Figure 6. C16orf72/HAPSTR1 functions as an oncogene and regulates p53 stability in the mammary gland.

(A) cBioPortal OncoPrint displaying a trend toward mutual exclusivity between genetic ablation of TP53 and C16orf72/HAPSTR1 amplification, and co-amplification between USP7 and C16orf72/HAPSTR1, among breast cancer patients. (B) In vivo cell competition assay in the mouse mammary glands. LSL-Cas9-EGFP (Trp53^+/+) or the LSL-Cas9-EGFP; Trp53^flox/flox (Trp53^−/−) mice were intraductally injected with a mixture of control lentiviral particles expressing Cre and BFP as well as an sgRNA targeting the Tigre safe harbor, and experimental lentiviral particles expressing Cre and RFP as well as an sgRNA targeting Tigre, C16orf72/HAPSTR1, or Mdm2. The number of surviving cells that had been depleted of each gene was counted 12 days post injection and normalized to the number of cells depleted of Tigre in the same gland.

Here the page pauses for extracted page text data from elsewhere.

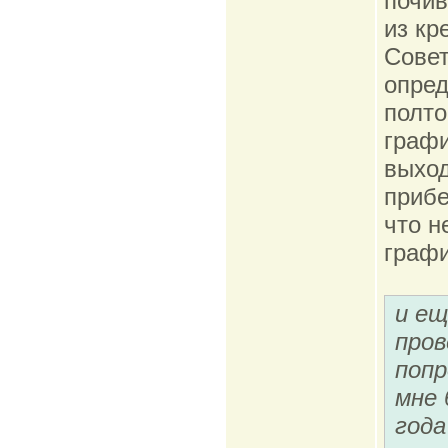
почив
из кр
Совет
опред
полто
графи
выход
прибе
что н
графи
и ещ
пров
попр
мне 
года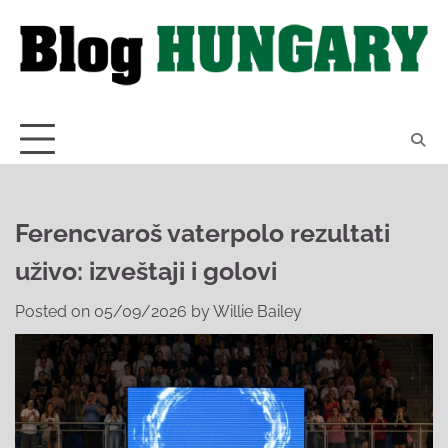
Skip
to
content
Ferencvaroš vaterpolo rezultati
uživo: izveštaji i golovi
Posted on
05/09/2026
by
Willie Bailey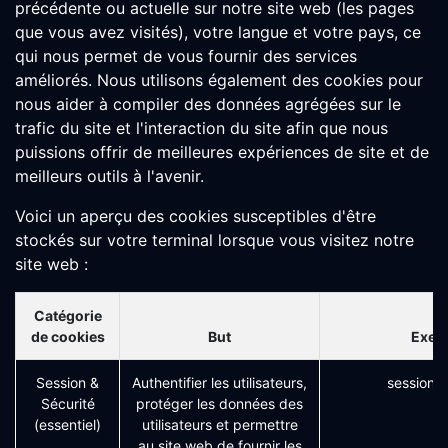
précédente ou actuelle sur notre site web (les pages
que vous avez visités), votre langue et votre pays, ce
qui nous permet de vous fournir des services
améliorés. Nous utilisons également des cookies pour
nous aider à compiler des données agrégées sur le
trafic du site et l'interaction du site afin que nous
puissions offrir de meilleures expériences de site et de
meilleurs outils à l'avenir.
Voici un aperçu des cookies susceptibles d'être
stockés sur votre terminal lorsque vous visitez notre
site web :
Catégorie
de cookies
But
Exem
Session &
Authentifier les utilisateurs,
session_i
Sécurité
protéger les données des
(essentiel)
utilisateurs et permettre
au site web de fournir les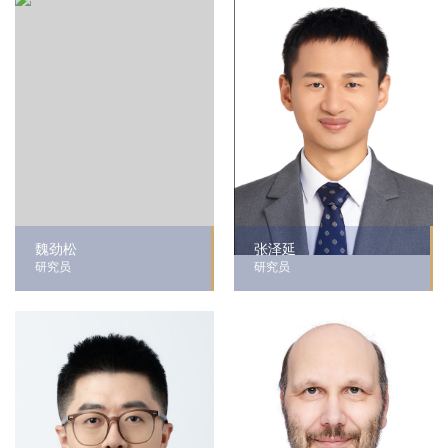
魏劲松
张泽延
研究员
研究员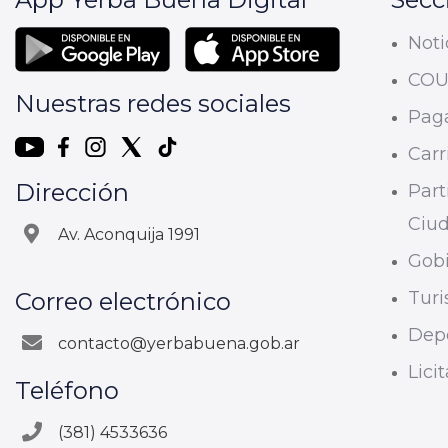
Noti
CO
Nuestras redes sociales
Paga
Carri
Dirección
Part
Ciu
Av. Aconquija 1991
Gobi
Correo electrónico
Tur
Dep
contacto@yerbabuena.gob.ar
Lici
Teléfono
(381) 4533636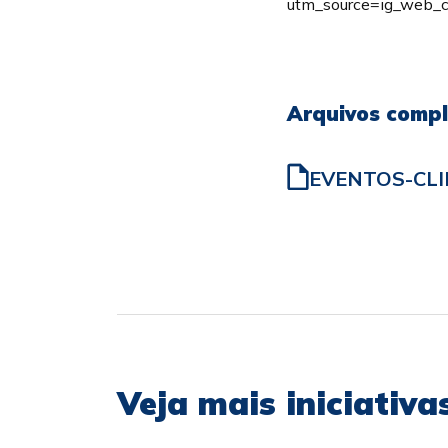
utm_source=ig_web_
Arquivos comp
EVENTOS-CLI
Veja mais iniciativ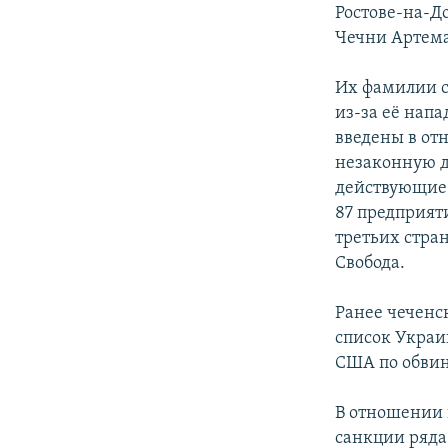
Ростове-на-Д
Чечни Артем
Их фамилии с
из-за её нап
введены в от
незаконную д
действующие 
87 предприят
третьих стра
Свобода.
Ранее чеченс
список Украи
США по обвин
В отношении 
санкции ряда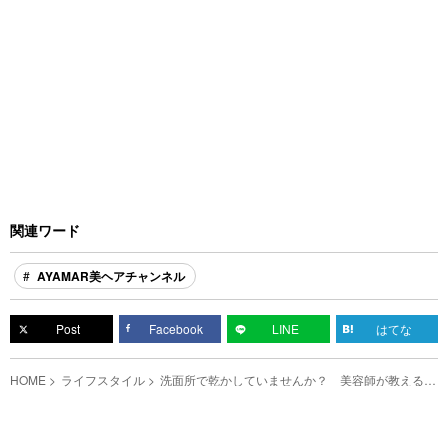
関連ワード
AYAMAR美ヘアチャンネル
Post
Facebook
LINE
はてな
HOME
ライフスタイル
洗面所で乾かしていませんか？ 美容師が教える
『髪を最速で乾かす方法』が目からウロコ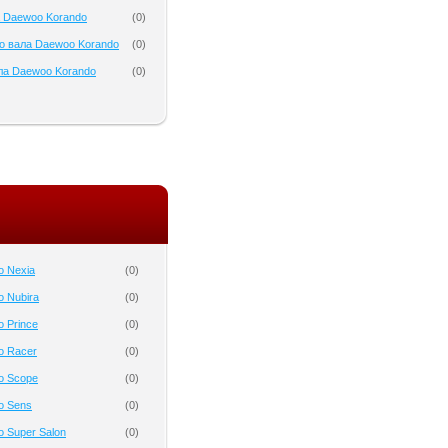
 Daewoo Korando
(
0
)
о вала Daewoo Korando
(
0
)
ла Daewoo Korando
(
0
)
o Nexia
(
0
)
 Nubira
(
0
)
 Prince
(
0
)
o Racer
(
0
)
o Scope
(
0
)
o Sens
(
0
)
 Super Salon
(
0
)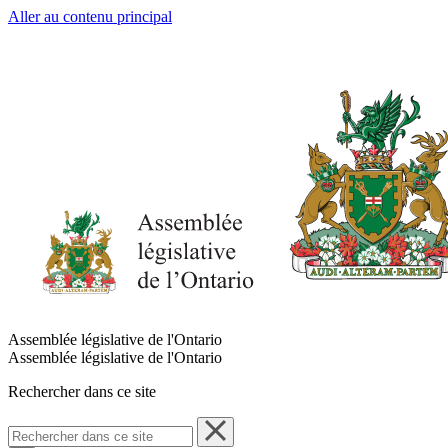
Aller au contenu principal
Assemblée législative de l'Ontario
Assemblée législative de l'Ontario
Rechercher dans ce site
Rechercher
dans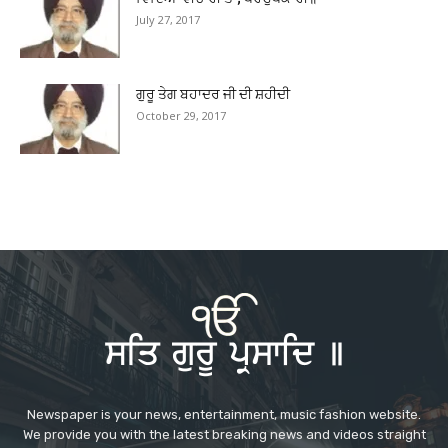
July 27, 2017
ਗੁਰੂ ਤੇਗ ਬਹਾਦਰ ਜੀ ਦੀ ਸ਼ਹੀਦੀ
October 29, 2017
Newspaper is your news, entertainment, music fashion website.
We provide you with the latest breaking news and videos straight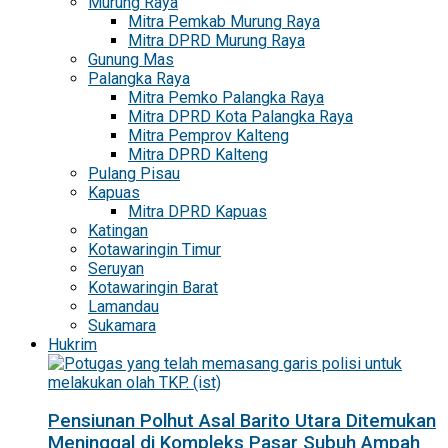
Murung Raya
Mitra Pemkab Murung Raya
Mitra DPRD Murung Raya
Gunung Mas
Palangka Raya
Mitra Pemko Palangka Raya
Mitra DPRD Kota Palangka Raya
Mitra Pemprov Kalteng
Mitra DPRD Kalteng
Pulang Pisau
Kapuas
Mitra DPRD Kapuas
Katingan
Kotawaringin Timur
Seruyan
Kotawaringin Barat
Lamandau
Sukamara
Hukrim
Pensiunan Polhut Asal Barito Utara Ditemukan
Meninggal di Kompleks Pasar Subuh Ampah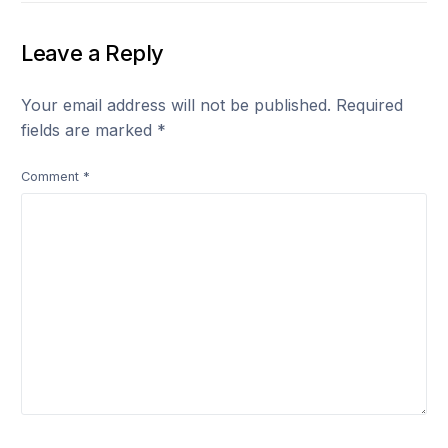
Leave a Reply
Your email address will not be published.
Required
fields are marked
*
Comment
*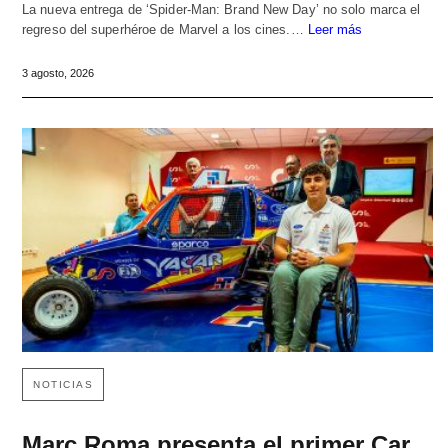
La nueva entrega de ‘Spider-Man: Brand New Day’ no solo marca el
regreso del superhéroe de Marvel a los cines.…
Leer más
3 agosto, 2026
NOTICIAS
Marc Roma presenta el primer Car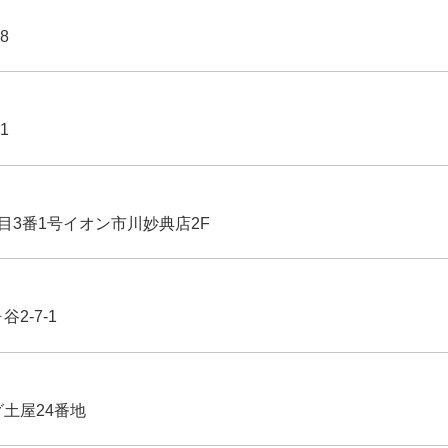
8
1
丁目3番1号イオン市川妙典店2F
2-7-1
グ土屋24番地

This ratio was further normalized to the ratio of sgTigre:sgTigre in the LSL-Cas9-EGFP; Trp53^flox/flox mouse. Two two-tailed unpaired t-test was used for statistical analysis. Error bar = standard error of the mean (S.E.M.), n = 3 glands, *p < 0.05. (C) Flow cytometry plot depicting the p53^R273H-mClover levels in RPE1 reporter cells upon overexpression of C16orf72/HAPSTR1. Results are reproducible over biological triplicates. (D) Western blot analysis of wild-type p53 levels in human MCF10A mammary epithelial cells overexpressing C16orf72/HAPSTR1, assayed after treatment with Doxorubicin [2 μg/mL] for 6 h. Results are reproducible over biological triplicates. (E) Kaplan-Meier plots depicting the tumor-free survivals of tumor-prone LSL-Pi3k^H1047R mice (left) and LSL-Pi3k^H1047R; Trp53^flox/flox mice (right) that were intraductally injected with lentiviral particles expressing Cre as well as C16orf72/HAPSTR1, USP7, Mdm2, or control (mRuby) (n = 5 for each condition; n.s. p > 0.25, log-rank test was used for statistical analysis). (F) Immunohistochemistry staining of p53 and GFP in mouse mammary hyperplasia and tumor from mice LSL-Pi3k^H1047R; LSL-EGFP intraductally injected with lentiviral particles expressing Cre as well as C16orf72/HAPSTR1 or control. Stage-matched lesions from LV-C16orf72/HAPSTR1-Cre or LV-Ruby-Cre transduced LSL-Pi3k^H1047R glands were stained for p53 and GFP in consecutive sections and counterstained by Hematoxylin. GFP serves as a lineage tracer to identify transduced cells. Scale bar = 100 μm. Source data are available online for this figure.